-- Opening Marker --

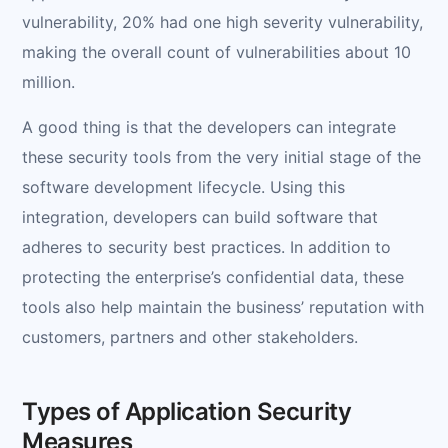
vulnerability, 20% had one high severity vulnerability,
making the overall count of vulnerabilities about 10
million.
A good thing is that the developers can integrate
these security tools from the very initial stage of the
software development lifecycle. Using this
integration, developers can build software that
adheres to security best practices. In addition to
protecting the enterprise’s confidential data, these
tools also help maintain the business’ reputation with
customers, partners and other stakeholders.
Types of Application Security
Measures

-- Closing Marker --

Work item: Repeat each line above exactly. The pictures stay out.

Answer:
vulnerability, 20% had one high severity vulnerability,
making the overall count of vulnerabilities about 10
million.
A good thing is that the developers can integrate
these security tools from the very initial stage of the
software development lifecycle. Using this
integration, developers can build software that
adheres to security best practices. In addition to
protecting the enterprise’s confidential data, these
tools also help maintain the business’ reputation with
customers, partners and other stakeholders.
Types of Application Security
Measures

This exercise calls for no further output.